Winning and Grinning

Kristyanna Remillard Reflects On Successful Season


Senior captain Kristyanna Remillard drives to the hoop against an opponent during the Abington vs. East Bridgewater Quarterfinals on March 2, 2019.

The Abington Girls Varsity Basketball Team played their last game of the season on March 5. For senior small forward Kristyanna Remillard, it was her last game playing for Abington High School. She donned her number 35 jersey and played her hardest in the tough 41-33 loss against Apponequet Regional High School.

This season was better than I could ever have expected. We accomplished so much with such a small team, but we had a lot of heart. I wouldn’t have wanted to end my final season with any other team.

— Kristyanna Remillard

Remillard began playing basketball when she was a fourth grader, and she credits her dad with getting her involved. She joined the AHS girls team in 2015 as a freshman, and has been a member ever since. This year, she was nominated as a South Shore League All Star, along with teammates Maureen Stanton (’19) and Lauren Keleher (’20). As captain, she led the team to an incredible record of 17-8.

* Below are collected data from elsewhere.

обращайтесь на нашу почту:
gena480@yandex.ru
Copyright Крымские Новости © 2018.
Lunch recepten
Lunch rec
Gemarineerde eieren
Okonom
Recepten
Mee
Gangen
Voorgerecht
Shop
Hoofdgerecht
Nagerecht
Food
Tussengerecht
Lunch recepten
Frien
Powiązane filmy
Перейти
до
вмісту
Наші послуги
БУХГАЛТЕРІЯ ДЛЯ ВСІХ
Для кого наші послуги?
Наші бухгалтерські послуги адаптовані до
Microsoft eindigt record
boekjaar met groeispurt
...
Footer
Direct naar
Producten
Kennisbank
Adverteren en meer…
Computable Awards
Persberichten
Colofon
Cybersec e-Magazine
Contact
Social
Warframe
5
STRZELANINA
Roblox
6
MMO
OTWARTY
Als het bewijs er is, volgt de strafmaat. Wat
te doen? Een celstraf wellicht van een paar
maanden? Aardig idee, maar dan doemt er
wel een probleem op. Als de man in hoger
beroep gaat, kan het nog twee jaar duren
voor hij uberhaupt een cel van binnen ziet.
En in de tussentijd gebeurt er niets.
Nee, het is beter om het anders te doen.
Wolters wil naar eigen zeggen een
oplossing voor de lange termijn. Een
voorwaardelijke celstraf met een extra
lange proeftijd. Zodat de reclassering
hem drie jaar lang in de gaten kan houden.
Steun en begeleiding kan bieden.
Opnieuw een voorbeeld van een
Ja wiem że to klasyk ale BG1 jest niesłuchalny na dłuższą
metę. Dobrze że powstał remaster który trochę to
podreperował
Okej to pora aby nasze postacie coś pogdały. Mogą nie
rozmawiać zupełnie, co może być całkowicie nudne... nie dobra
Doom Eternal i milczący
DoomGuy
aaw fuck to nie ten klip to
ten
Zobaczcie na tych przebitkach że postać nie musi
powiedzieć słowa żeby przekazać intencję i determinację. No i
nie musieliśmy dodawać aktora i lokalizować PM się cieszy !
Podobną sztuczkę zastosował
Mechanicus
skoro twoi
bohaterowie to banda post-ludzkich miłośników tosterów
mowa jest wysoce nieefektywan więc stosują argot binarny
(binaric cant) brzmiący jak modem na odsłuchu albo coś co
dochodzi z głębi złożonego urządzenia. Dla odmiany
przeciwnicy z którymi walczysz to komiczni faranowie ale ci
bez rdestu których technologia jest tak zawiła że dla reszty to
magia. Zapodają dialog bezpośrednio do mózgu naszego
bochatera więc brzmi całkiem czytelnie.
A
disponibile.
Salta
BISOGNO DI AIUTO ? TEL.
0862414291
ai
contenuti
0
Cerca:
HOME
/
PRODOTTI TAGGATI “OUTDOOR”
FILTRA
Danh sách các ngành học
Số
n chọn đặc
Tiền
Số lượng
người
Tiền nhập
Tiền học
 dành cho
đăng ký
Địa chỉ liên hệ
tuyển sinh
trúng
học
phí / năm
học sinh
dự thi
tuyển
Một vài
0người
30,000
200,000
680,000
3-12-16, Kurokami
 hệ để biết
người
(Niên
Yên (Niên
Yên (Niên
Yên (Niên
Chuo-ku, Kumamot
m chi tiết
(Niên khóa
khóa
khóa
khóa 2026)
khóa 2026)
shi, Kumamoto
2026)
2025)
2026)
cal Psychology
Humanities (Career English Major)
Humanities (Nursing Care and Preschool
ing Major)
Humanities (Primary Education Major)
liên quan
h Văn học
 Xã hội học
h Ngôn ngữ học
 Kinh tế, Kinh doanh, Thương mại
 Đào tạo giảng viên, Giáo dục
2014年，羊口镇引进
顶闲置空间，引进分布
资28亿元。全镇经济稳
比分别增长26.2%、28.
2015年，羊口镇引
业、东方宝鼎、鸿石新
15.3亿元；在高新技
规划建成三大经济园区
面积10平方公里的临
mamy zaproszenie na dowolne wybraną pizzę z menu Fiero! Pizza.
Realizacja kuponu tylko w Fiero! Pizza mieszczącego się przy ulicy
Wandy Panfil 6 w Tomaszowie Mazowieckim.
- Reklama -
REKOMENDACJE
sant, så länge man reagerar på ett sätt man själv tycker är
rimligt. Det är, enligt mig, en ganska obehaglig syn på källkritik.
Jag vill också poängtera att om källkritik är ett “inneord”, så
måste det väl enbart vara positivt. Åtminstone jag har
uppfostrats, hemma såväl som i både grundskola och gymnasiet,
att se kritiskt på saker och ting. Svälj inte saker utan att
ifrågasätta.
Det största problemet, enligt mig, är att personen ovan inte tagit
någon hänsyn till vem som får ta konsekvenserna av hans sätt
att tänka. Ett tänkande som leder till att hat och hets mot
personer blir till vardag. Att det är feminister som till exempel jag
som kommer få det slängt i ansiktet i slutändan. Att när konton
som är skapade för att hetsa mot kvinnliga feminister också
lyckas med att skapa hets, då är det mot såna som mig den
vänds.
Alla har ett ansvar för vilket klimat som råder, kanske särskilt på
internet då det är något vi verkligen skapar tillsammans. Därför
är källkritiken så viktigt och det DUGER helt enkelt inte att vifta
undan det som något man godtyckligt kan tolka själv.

She also played soccer all four years of high school, is a member of the Unified Sports program, is secretary of Student Council, and President of the Student Athlete Advisory Council (SAAC).

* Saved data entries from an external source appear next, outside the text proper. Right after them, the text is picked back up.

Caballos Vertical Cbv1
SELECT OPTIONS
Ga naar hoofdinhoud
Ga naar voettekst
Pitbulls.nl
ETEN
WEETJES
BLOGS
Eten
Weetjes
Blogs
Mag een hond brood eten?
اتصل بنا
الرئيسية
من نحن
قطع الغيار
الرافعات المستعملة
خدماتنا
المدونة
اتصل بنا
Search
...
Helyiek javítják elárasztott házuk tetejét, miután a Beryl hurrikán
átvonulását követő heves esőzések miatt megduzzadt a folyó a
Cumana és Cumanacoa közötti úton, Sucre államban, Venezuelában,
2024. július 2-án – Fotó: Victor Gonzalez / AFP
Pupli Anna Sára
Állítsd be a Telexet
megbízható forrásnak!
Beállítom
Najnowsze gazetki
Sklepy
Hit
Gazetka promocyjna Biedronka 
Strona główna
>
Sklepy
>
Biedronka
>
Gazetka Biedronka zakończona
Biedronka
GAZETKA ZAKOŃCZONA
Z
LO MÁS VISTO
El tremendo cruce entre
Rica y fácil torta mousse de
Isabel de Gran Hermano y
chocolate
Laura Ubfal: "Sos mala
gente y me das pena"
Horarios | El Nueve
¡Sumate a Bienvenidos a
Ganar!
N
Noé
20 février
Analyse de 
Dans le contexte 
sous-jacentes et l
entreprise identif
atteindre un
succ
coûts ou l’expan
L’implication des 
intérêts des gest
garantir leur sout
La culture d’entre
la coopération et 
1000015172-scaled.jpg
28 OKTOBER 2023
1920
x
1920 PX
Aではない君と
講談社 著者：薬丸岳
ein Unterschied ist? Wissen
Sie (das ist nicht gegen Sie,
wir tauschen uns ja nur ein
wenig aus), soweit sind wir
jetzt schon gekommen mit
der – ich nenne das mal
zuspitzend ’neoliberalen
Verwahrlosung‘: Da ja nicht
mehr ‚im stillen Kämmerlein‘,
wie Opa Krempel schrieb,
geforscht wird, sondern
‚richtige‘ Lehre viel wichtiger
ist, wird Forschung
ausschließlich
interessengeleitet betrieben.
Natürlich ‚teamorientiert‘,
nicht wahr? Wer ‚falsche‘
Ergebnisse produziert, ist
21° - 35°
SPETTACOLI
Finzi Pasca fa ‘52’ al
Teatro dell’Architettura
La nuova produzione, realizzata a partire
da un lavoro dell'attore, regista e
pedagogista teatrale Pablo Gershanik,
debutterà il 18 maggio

Playing for Abington has left Remillard with many memories that can only be made in a team sport. When asked about her favorite memory, she actually listed multiple.

“I’ll miss making new friends and getting hyped up with the girls before games. I’ll also miss surprising the whole league with how good of a team we were this year and that we shouldn’t be stepped on. When we won big games, Lauren Keleher and I would run into the locker room with our cameras and everyone would go crazy jumping up and down and yelling. Another memory was when Corin [Mahan] fell for like a minute straight in the game against Middleborough.”

The girls team came off of a promising 2017-18 season, with a record of 13-9. Remillard believed she and her team could do even better than that in the upcoming season. She stated that she wanted to “rebound more and play better defense. I worked on those two things all season instead of just focusing on offense.” The team as a whole wanted to “make tournament, win the league, and beat our record from last year. Thankfully, we accomplished all of those goals.

Even though she wasn’t a state champion, Remillard took away very valuable advice and life skills from the game she knows so well. She specified a playoff situation where she was told, “Offense wins games and defense wins championships. Although this year we didn’t make it to the championship, our defense won us the East Bridgewater game and got us to the semi-finals.”

Her teammates and coaches also taught her a thing or two that she could use on and off the court. “They have taught me how to be a better person in and out of school. They have taught me how to be hardworking and dedicated. They taught me how to not be selfish and work together with people, which will be helpful later on in my life.”

Now, someone as successful as Remillard may try to exemplify qualities of another player, a coach, or someone famous. That isn’t the case here. “The person I look up to most is not a famous athlete, but my dad,” she said. “He knew everything about basketball, he taught me the love of the game and taught me everything I know about basketball.”

Remillard is uncertain about playing basketball in college, but if she does, she hopes to play for Curry College in Milton, MA.

As she looked back on her final season with the Green Wave, it was clear she had no regrets.

“This season was better than I could ever have expected. We accomplished so much with such a small team, but we had a lot of heart. I wouldn’t have wanted to end my final season with any other team.”